Among the sectors which fosters national development is education by ensuring the development of a functional human resource. The institution of strong educational structures results in a community populated by enlightened people, who can cause positive economic progress and social transformation. A Positive social transformation and its associated economic growth are achieved as the people apply the skills they learned while they certainly were in school. The acquisition of those skills is facilitated by one individual we all ‘teacher’ ;.For this reason, nations seeking economic and social developments do not need to ignore teachers and their role in national development.
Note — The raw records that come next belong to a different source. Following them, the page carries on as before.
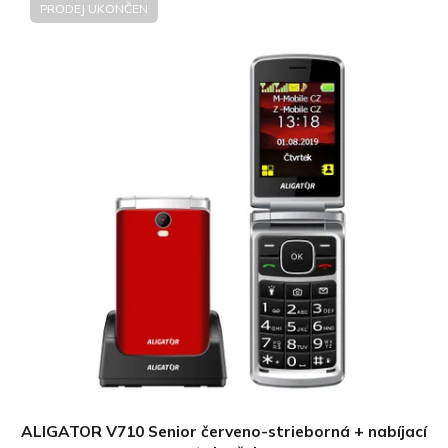
PRODEJ UKONČEN
ALIGATOR V710 Senior červeno-strieborná + nabíjací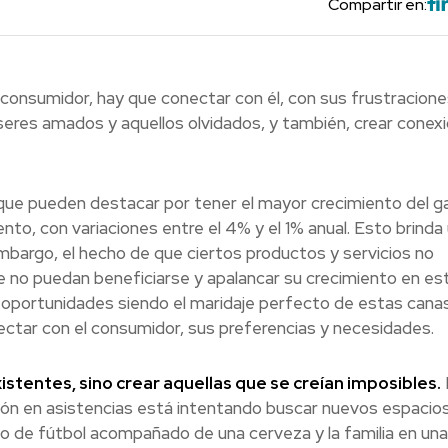
Compartir en:
 consumidor, hay que conectar con él, con sus frustracione
seres amados y aquellos olvidados, y también, crear conex
que pueden destacar por tener el mayor crecimiento del g
to, con variaciones entre el 4% y el 1% anual. Esto brinda
mbargo, el hecho de que ciertos productos y servicios no
e no puedan beneficiarse y apalancar su crecimiento en es
r oportunidades siendo el maridaje perfecto de estas cana
ectar con el consumidor, sus preferencias y necesidades.
stentes, sino crear aquellas que se creían imposibles.
E
ción en asistencias está intentando buscar nuevos espacio
o de fútbol acompañado de una cerveza y la familia en una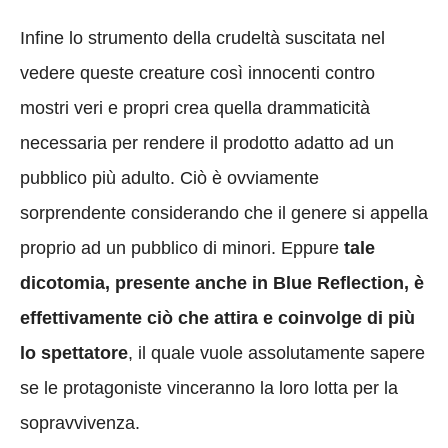
Infine lo strumento della crudeltà suscitata nel
vedere queste creature così innocenti contro
mostri veri e propri crea quella drammaticità
necessaria per rendere il prodotto adatto ad un
pubblico più adulto. Ciò è ovviamente
sorprendente considerando che il genere si appella
proprio ad un pubblico di minori. Eppure
tale
dicotomia, presente anche in Blue Reflection, è
effettivamente ciò che attira e coinvolge di più
lo spettatore
, il quale vuole assolutamente sapere
se le protagoniste vinceranno la loro lotta per la
sopravvivenza.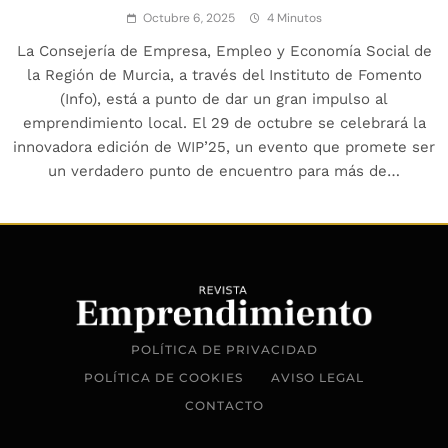
Octubre 6, 2025
4 Minutos
La Consejería de Empresa, Empleo y Economía Social de
la Región de Murcia, a través del Instituto de Fomento
(Info), está a punto de dar un gran impulso al
emprendimiento local. El 29 de octubre se celebrará la
innovadora edición de WIP’25, un evento que promete ser
un verdadero punto de encuentro para más de…
POLÍTICA DE PRIVACIDAD
POLÍTICA DE COOKIES
AVISO LEGAL
CONTACTO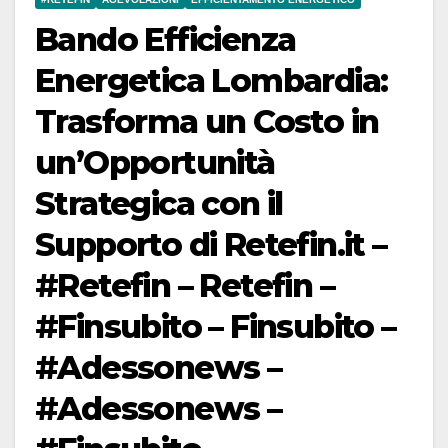
Bando Efficienza
Energetica Lombardia:
Trasforma un Costo in
un’Opportunità
Strategica con il
Supporto di Retefin.it –
#Retefin – Retefin –
#Finsubito – Finsubito –
#Adessonews –
#Adessonews –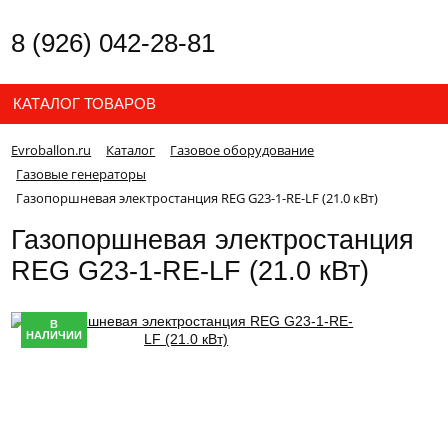
8 (926) 042-28-81
КАТАЛОГ ТОВАРОВ
Evroballon.ru
Каталог
Газовое оборудование
Газовые генераторы
Газопоршневая электростанция REG G23-1-RE-LF (21.0 кВт)
Газопоршневая электростанция
REG G23-1-RE-LF (21.0 кВт)
В
НАЛИЧИИ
Teachers would be the major factor that drives students’ achievements in learning. The performance of teachers generally determines, not just, the quality of education, but the general performance of the students they train. The teachers themselves therefore ought to obtain the most effective of education, so they can in turn help train students in the most effective of ways. It is famous, that the quality of teachers and quality teaching are a few of the most important factors that shape the educational and social and academic growth of students. Quality training will ensure, to a sizable extent, teachers are of very good quality, so as to manage to properly manage classrooms and facilitate learning. That’s why teacher quality is still a matter of concern, even, in countries where students consistently obtain high scores in international exams, such as for instance Trends in Mathematics and Science Study (TIMSS). In such countries, teacher education of prime importance due to the potential it has to cause positive students’ achievements.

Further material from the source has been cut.